**Information shown**.
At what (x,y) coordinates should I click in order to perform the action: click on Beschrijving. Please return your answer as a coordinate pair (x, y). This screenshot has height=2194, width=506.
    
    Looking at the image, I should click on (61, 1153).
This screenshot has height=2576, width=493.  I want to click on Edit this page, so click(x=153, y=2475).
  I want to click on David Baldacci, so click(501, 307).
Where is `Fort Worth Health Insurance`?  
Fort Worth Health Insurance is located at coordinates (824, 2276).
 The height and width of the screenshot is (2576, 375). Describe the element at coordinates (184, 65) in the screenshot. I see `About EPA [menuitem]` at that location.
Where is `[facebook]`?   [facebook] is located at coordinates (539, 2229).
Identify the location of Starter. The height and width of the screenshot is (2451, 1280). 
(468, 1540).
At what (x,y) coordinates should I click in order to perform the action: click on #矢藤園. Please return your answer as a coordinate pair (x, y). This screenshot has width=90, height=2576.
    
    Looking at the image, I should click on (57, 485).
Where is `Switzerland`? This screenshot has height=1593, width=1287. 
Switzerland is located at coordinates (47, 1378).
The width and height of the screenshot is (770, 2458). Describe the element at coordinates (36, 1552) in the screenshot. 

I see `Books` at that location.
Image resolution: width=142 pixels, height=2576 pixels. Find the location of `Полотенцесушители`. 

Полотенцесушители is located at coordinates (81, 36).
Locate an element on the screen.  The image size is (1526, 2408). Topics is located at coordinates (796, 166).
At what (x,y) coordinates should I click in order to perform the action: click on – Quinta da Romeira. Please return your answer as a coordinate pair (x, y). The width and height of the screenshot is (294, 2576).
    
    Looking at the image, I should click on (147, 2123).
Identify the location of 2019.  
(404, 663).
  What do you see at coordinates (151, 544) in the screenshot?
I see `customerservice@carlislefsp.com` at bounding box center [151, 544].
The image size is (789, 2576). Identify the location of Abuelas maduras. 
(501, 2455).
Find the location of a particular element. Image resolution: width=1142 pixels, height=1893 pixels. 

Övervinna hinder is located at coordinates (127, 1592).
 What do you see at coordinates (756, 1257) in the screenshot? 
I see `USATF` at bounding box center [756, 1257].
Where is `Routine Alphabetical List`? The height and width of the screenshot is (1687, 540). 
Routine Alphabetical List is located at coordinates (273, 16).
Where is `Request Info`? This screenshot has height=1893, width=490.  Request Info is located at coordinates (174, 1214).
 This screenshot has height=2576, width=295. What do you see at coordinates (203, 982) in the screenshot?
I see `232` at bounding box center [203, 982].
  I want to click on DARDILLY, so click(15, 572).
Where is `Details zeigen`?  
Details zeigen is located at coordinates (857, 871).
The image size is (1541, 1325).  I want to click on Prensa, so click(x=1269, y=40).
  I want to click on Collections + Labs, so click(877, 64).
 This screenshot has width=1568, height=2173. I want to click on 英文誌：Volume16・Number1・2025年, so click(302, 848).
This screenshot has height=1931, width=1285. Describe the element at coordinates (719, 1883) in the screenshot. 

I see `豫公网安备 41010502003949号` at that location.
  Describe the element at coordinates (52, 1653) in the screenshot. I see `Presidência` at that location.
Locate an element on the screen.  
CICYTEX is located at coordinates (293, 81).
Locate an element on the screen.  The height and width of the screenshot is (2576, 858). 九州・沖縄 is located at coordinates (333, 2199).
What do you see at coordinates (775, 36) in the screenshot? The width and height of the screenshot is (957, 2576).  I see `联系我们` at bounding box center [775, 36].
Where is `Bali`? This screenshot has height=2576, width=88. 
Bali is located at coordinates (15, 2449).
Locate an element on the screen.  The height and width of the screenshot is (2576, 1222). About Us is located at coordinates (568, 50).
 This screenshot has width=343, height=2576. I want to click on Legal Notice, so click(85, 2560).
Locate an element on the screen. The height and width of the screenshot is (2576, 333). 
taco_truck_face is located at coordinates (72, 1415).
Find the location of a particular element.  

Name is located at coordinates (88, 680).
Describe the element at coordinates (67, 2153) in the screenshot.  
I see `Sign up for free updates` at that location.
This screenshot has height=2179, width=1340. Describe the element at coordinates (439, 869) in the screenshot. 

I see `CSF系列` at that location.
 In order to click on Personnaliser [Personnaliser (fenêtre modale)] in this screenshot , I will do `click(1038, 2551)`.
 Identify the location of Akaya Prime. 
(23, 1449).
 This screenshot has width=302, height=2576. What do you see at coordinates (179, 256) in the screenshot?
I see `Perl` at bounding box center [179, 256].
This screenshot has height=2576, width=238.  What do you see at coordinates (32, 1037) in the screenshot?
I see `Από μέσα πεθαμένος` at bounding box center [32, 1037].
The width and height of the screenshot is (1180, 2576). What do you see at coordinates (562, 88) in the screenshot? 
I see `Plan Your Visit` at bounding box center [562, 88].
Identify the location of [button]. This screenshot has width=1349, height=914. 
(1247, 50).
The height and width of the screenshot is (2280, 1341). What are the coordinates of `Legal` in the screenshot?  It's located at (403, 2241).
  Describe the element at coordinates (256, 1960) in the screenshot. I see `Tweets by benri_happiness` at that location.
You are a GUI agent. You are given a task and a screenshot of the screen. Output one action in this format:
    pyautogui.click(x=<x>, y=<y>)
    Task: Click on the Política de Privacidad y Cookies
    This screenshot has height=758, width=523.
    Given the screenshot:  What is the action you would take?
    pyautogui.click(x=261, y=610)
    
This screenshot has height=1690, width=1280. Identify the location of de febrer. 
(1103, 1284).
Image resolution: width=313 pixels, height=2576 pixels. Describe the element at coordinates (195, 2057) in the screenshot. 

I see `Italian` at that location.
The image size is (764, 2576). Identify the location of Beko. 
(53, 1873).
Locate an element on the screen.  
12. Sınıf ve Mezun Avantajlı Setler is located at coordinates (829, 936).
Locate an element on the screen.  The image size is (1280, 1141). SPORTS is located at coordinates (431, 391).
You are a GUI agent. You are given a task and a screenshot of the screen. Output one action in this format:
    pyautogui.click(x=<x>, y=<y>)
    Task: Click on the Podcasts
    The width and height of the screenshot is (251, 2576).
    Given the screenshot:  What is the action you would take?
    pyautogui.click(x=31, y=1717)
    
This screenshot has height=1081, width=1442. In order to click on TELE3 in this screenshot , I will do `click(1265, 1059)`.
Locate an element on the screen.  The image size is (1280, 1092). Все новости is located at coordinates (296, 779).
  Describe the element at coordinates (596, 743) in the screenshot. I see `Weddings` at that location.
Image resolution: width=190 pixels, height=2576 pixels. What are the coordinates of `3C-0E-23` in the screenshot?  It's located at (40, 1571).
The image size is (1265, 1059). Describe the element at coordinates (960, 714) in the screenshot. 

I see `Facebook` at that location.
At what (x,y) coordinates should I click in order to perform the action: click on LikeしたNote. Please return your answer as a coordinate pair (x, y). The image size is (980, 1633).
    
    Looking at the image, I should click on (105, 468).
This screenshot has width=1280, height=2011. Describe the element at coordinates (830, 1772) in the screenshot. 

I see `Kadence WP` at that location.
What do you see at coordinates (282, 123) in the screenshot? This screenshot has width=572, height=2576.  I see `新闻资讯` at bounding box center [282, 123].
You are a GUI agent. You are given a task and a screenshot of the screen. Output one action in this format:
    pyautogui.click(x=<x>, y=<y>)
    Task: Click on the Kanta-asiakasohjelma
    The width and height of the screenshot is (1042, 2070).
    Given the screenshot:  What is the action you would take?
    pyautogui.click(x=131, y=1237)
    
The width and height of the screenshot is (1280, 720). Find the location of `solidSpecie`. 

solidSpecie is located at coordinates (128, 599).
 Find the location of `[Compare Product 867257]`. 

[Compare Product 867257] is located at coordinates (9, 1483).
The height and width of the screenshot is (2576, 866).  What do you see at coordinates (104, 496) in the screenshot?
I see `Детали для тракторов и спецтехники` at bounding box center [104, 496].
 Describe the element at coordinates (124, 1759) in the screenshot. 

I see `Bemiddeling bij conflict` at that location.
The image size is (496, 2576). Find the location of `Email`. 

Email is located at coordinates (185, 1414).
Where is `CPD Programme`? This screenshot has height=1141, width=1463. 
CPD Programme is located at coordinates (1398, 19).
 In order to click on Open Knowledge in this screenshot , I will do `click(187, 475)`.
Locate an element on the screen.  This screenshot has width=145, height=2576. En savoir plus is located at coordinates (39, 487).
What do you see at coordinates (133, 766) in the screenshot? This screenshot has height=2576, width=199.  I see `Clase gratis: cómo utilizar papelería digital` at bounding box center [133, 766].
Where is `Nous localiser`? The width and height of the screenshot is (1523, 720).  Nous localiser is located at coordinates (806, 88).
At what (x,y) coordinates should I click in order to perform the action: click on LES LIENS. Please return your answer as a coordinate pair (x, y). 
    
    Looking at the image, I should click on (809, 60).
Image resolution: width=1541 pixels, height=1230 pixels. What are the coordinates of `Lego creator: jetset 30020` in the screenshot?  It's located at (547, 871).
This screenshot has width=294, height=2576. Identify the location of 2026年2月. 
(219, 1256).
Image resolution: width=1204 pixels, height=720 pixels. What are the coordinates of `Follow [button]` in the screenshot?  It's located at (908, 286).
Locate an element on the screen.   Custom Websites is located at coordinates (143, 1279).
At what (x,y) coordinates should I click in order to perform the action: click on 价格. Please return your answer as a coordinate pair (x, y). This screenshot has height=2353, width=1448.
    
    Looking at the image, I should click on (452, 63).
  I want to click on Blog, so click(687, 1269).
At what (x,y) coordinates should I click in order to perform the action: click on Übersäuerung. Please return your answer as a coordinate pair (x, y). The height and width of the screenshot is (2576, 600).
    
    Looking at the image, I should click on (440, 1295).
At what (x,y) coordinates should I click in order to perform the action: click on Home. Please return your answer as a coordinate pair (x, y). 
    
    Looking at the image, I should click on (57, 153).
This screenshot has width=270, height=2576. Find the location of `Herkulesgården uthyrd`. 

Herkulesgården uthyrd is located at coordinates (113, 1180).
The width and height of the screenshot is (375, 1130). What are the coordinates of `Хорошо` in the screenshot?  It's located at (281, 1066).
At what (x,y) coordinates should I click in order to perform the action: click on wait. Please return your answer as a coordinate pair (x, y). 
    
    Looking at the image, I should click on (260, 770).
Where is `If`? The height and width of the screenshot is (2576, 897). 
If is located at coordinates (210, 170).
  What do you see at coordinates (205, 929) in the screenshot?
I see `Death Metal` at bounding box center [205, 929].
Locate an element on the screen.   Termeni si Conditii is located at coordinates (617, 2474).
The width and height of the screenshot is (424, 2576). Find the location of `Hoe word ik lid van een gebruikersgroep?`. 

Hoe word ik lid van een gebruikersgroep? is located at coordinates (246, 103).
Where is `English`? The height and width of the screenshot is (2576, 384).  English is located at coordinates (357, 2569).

**Task description**. Exactly the lines above from the one with "is (980, 1633)." to the one with "What do you see at coordinates (282, 123)", both included, are to be quoted; leave the rest out.

**Result of this exercise**.
At what (x,y) coordinates should I click in order to perform the action: click on LikeしたNote. Please return your answer as a coordinate pair (x, y). The image size is (980, 1633).
    
    Looking at the image, I should click on (105, 468).
This screenshot has width=1280, height=2011. Describe the element at coordinates (830, 1772) in the screenshot. 

I see `Kadence WP` at that location.
What do you see at coordinates (282, 123) in the screenshot? This screenshot has width=572, height=2576.  I see `新闻资讯` at bounding box center [282, 123].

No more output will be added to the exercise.